Once the line containing "今回は、714件の全レビューを基に、多くの人たちの良" is found, retype it and each line after it through the last entry below, word for word, and nothing else.

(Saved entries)
*** Begin section ***

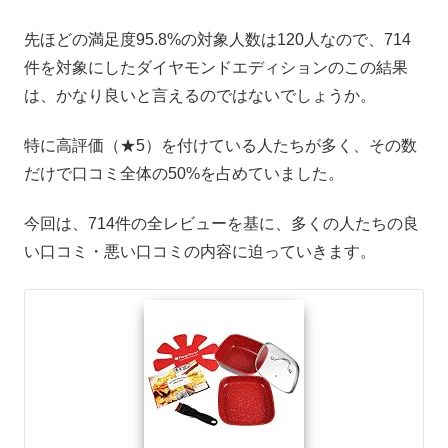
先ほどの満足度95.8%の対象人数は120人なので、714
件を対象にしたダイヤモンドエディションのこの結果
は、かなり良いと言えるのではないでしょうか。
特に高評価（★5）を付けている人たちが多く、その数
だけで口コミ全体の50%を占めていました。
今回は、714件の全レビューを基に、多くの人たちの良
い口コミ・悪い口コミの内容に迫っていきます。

*** End section ***

- Result for this exercise
今回は、714件の全レビューを基に、多くの人たちの良
い口コミ・悪い口コミの内容に迫っていきます。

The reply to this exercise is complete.